Craig Young

No. 15 – Hamilton Tiger-Cats
- Position: Linebacker
- Roster status: Active
- CFL status: American

Personal information
- Born: March 13, 2001 (age 25) Fort Wayne, Indiana, U.S.
- Listed height: 6 ft 3 in (1.91 m)
- Listed weight: 225 lb (102 kg)

Career information
- High school: Wayne (Fort Wayne)
- College: Ohio State (2019–2021) Kansas (2022–2023)
- NFL draft: 2024: undrafted

Career history
- Indianapolis Colts (2024)*; Pittsburgh Steelers (2024)*; Cincinnati Bengals (2024)*; Hamilton Tiger-Cats (2026;
- * Offseason and/or practice squad member only
- Stats at Pro Football Reference
- Stats at CFL.ca

= Craig Young (American football) =

American football linebacker (born 2001)

Craig Young (born March 13, 2001) is an American professional football linebacker for the Hamilton Tiger-Cats of the Canadian Football League (CFL). He played college football for the Kansas Jayhawks and Ohio State Buckeyes.

==Early life==
Young attended high school at Wayne. In Young's junior season, he hauled in 29 receptions for 367 yards and four touchdowns, while also making 27 tackles, a sack and a half, and three interceptions. Coming out of high school, Young was rated as a three star recruit where he held offers from schools such as Michigan State, Ohio State, and Wisconsin. Ultimately, Young committed to play college football for the Ohio State Buckeyes.

==College career==
=== Ohio State ===
In Young's first two seasons in 2019 and 2020, he appeared in 14 games notching eight tackles. In week twelve of the 2021 season, Young recorded three tackles with half a tackle being for a loss in a win over Michigan State. Young finished the 2021 season playing in 12 games where he notched 15 tackles, half a sack, a pass deflection, an interception, and a touchdown. After the conclusion of the 2021 season, Young entered the NCAA transfer portal.

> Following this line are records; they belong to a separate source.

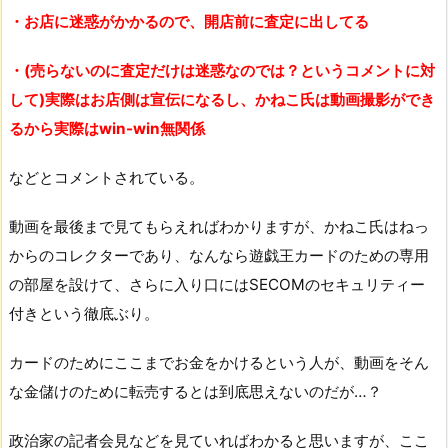
・お店に迷惑がかかるので、開店前に査定に出してる
・(売らないのに査定だけは迷惑なのでは？というコメントに対
して)実際はお店側は宣伝になるし、かねこ氏は動画撮影ができ
るから実際はwin-win無関係
などとコメントされている。
動画を最後まで見てもらえればわかりますが、かねこ氏はねっ
からのコレクターであり、なんなら遊戯王カードのための専用
の部屋を設けて、さらに入り口にはSECOMのセキュリティー
付きという徹底ぶり。
カードのためにここまでお金をかけるという人が、動画をそん
な金儲けのために転売するとは到底思えないのだが…？
政治家の記者会見などを見ていればわかると思いますが、ここ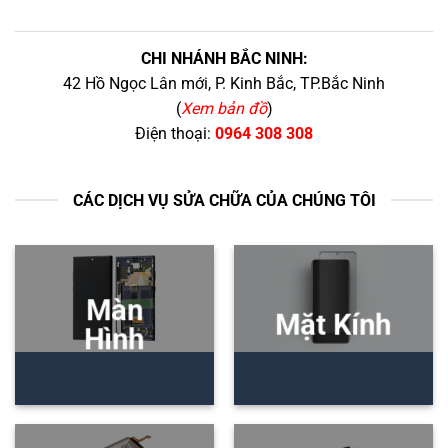
CHI NHÁNH BẮC NINH:
42 Hồ Ngọc Lân mới, P. Kinh Bắc, TP.Bắc Ninh
(
Xem bản đồ
)
Điện thoại:
0964 308 308
CÁC DỊCH VỤ SỬA CHỮA CỦA CHÚNG TÔI
Màn
Mặt Kính
Hình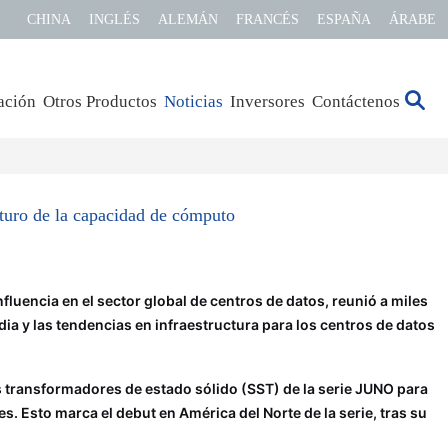
CHINA
INGLÉS
ALEMÁN
FRANCÉS
ESPAÑA
ÁRABE
ación
Otros Productos
Noticias
Inversores
Contáctenos
uturo de la capacidad de cómputo
luencia en el sector global de centros de datos, reunió a miles
ia y las tendencias en infraestructura para los centros de datos
s transformadores de estado sólido (SST) de la serie JUNO para
Esto marca el debut en América del Norte de la serie, tras su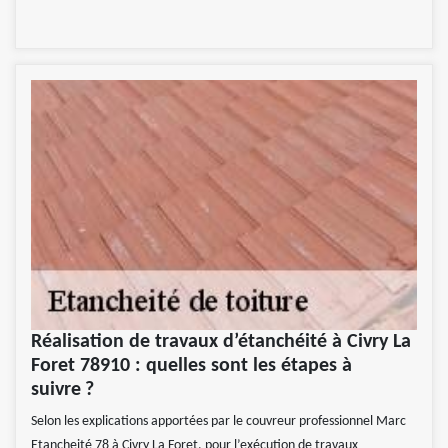
Réalisation de travaux d’étanchéité à Civry La
Foret 78910 : quelles sont les étapes à
suivre ?
Selon les explications apportées par le couvreur professionnel Marc
Etancheité 78 à Civry La Foret, pour l’exécution de travaux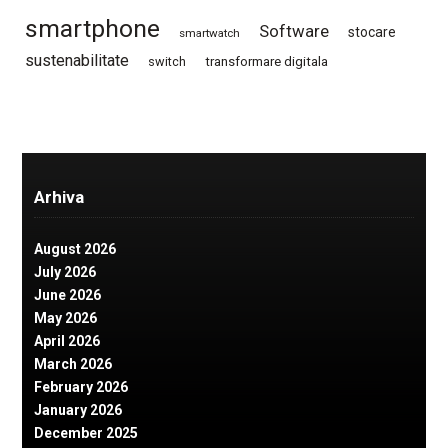
smartphone
Software
stocare
smartwatch
sustenabilitate
switch
transformare digitala
Arhiva
August 2026
July 2026
June 2026
May 2026
April 2026
March 2026
February 2026
January 2026
December 2025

Young finished his career at Ohio State recording 23 tackles with half a tackle being for a loss, two interceptions, and a touchdown.

=== Kansas ===
Young transferred to play for the Kansas Jayhawks. In week three of the 2022 season, Young recorded seven tackles with one going for a loss, and a sack in a win over Houston. In the 2022 season, Young notched 60 tackles with five and a half being for a loss, four and a half sacks, an interception, and a forced fumble. In Young's final season in 2023, he posted 41 tackles with five being for a loss, a sack and a half, three pass deflections, and an interception. After the conclusion of the 2023 season, Young declared for the 2024 NFL draft and accepted an invite to the 2024 Hula Bowl.

==Professional career==

Pre-draft measurables
| Height | Weight | Arm length | Hand span | Wingspan | 40-yard dash | 10-yard split | 20-yard split | 20-yard shuttle | Three-cone drill | Vertical jump | Broad jump | Bench press |
| 6 ft 3 in (1.91 m) | 226 lb (103 kg) | 33 in (0.84 m) | 9+1⁄8 in (0.23 m) | 6 ft 5+7⁄8 in (1.98 m) | 4.57 s | 1.66 s | 2.64 s | 4.47 s | 7.27 s | 37.0 in (0.94 m) | 10 ft 8 in (3.25 m) | 13 reps |
All values from Pro Day

===Indianapolis Colts===
After going undrafted in the 2024 NFL draft, Young signed with the Indianapolis Colts as an undrafted free agent. He was waived on August 27, 2024.

===Pittsburgh Steelers===
On October 16, 2024, Young signed with the Pittsburgh Steelers practice squad. He was released on November 5.

===Cincinnati Bengals===
On December 24, 2024, Young was signed to the Cincinnati Bengals practice squad. He signed a reserve/future contract with Cincinnati on January 7, 2025. On August 25, Young was waived by the Bengals.

===Hamilton Tiger-Cats===
On December 30, 2025, it was announced that Young had signed with the Hamilton Tiger-Cats.